Ковалев и Гербов, умостившись на верхней полке, вели разговор вполголоса.
— Я, Сема, думаю, — настоящие патриоты и те, которые самоотверженно трудятся, ведь это геройство каждый день так работать!
— Ну, еще бы, — согласился Гербов, — я сегодня в цехе с одним молодым токарем говорил и, знаешь, как-то неловко стало. Мы чистенькие, вроде мамины сыночки-белоручки, ходим между ними — экскур-сни-ча-ем, а они, видел, как работают! Ты заметил пожилого рабочего, что у печи палкой такой длинной ширял, а лицо от огня рукой прикрывал? Ведь он так трудится, чтобы мы спокойно учились.
— Ну, насчет маминых сынков, это ты хватанул, — возразил Ковалев. — Ты не думай, Сема, что труд у нас легкий будет, — всё в походах, в поле, никогда сам себе не принадлежишь; лагери, сборы, тревоги, смотры, обучение солдат. Мы потом отблагодарим честной службой.
Они беседовали почти до рассвета. В тамбуре дневальный Сурков объяснял что-то проводнице; в вагоне наступила сонная тишина. Внизу, неудобно согнувшись, спал Бокалов. Ему, видно, стало холодно, и он, поеживаясь, ворочался.
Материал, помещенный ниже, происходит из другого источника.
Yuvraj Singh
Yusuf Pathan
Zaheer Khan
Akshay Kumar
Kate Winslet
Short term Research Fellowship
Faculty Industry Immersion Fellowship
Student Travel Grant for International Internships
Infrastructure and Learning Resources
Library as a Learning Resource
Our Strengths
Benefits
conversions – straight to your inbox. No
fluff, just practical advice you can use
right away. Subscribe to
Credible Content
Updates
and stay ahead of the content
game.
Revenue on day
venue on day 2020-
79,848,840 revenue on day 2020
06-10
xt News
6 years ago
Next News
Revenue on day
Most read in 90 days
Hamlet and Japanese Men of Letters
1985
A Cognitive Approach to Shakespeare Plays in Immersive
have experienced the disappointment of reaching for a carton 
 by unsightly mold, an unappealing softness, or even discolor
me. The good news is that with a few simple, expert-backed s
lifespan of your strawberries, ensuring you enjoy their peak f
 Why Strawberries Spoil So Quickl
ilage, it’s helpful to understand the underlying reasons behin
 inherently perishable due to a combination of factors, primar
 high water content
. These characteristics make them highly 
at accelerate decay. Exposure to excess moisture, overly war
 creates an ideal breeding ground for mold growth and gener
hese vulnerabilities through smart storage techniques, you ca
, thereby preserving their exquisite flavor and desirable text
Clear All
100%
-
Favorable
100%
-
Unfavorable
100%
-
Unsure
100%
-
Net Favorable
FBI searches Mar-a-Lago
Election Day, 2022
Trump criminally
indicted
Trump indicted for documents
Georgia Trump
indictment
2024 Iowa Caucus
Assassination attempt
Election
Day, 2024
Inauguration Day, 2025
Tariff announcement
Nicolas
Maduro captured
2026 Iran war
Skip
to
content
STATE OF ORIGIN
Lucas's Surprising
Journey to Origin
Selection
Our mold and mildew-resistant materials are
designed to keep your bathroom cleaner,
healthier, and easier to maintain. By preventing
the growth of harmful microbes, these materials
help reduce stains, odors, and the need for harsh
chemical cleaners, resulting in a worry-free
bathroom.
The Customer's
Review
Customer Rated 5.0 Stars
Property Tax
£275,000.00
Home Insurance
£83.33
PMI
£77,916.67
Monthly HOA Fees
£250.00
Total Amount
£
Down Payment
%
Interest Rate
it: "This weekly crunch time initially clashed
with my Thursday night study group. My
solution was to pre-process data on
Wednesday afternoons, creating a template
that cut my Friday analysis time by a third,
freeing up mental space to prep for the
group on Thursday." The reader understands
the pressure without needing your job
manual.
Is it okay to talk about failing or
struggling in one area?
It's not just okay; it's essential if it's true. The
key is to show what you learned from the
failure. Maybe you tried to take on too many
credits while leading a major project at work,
Семен спрыгнул с верхней полки, осторожно укрыл капитана своей шинелью и возвратился к Володе. Здесь, под одной шинелью они вскоре уснули.
ГЛАВА XII
Рапорт генералу
— Садись, Кирюша, — указал капитан Беседа Голикову на диван. — Расскажи подробнее, как исчезли твои часы?
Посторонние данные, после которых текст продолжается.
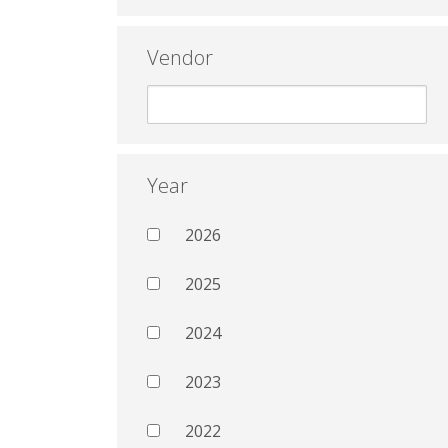
Vendor
Year
2026
2025
2024
2023
2022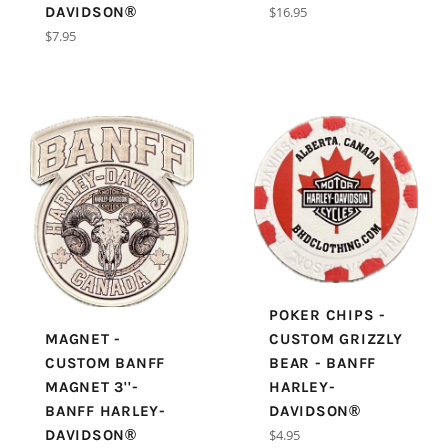
Regular
DAVIDSON®
$16.95
price
Regular
$7.95
price
POKER CHIPS -
MAGNET -
CUSTOM GRIZZLY
CUSTOM BANFF
BEAR - BANFF
MAGNET 3''-
HARLEY-
BANFF HARLEY-
DAVIDSON®
Regular
DAVIDSON®
$4.95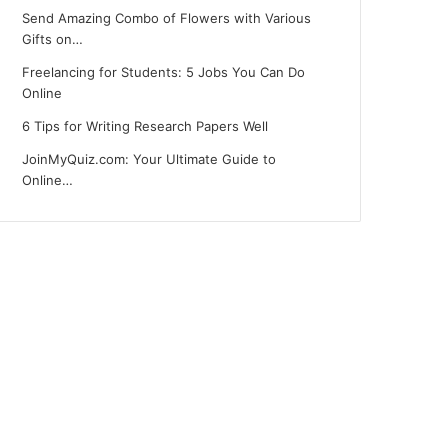
Send Amazing Combo of Flowers with Various
Gifts on…
Freelancing for Students: 5 Jobs You Can Do
Online
6 Tips for Writing Research Papers Well
JoinMyQuiz.com: Your Ultimate Guide to
Online…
Голиков хлюпнул носом, — он никак еще не мог свыкнуться с мыслью, что утратил подарок отца.
— Я уснул, — начал вспоминать Кирюша, — часы на руке были… забыл снять, — схитрил он, не желая признаться, что не всегда снимал их, — утром встал — нет…
— Ты подозреваешь кого-нибудь? — неохотно спросил офицер.
— Н-нет, — отвел глаза в сторону Голиков. — Не знаю.
Больше, собственно, говорить было не о чем, и Беседа отпустил Кирюшу, неопределенно уверив, что часы обнаружатся.
В этот же день, без вызова, к воспитателю пришел Павлик Авилкин. Зеленоватые глаза его избегали прямого взгляда. Он боязливо косился на дверь, которую плотно прикрыл, проскользнув в комнату.
— Товарищ капитан — зашептал он, — я в ту ночь проснулся… Смотрю, а Каменюка под одеяло свое нырнул…
Беседа сурово остановил Авилкина:
— Почему же вы об этом не сказали в отделении?.. Не по-товарищески это, Павел!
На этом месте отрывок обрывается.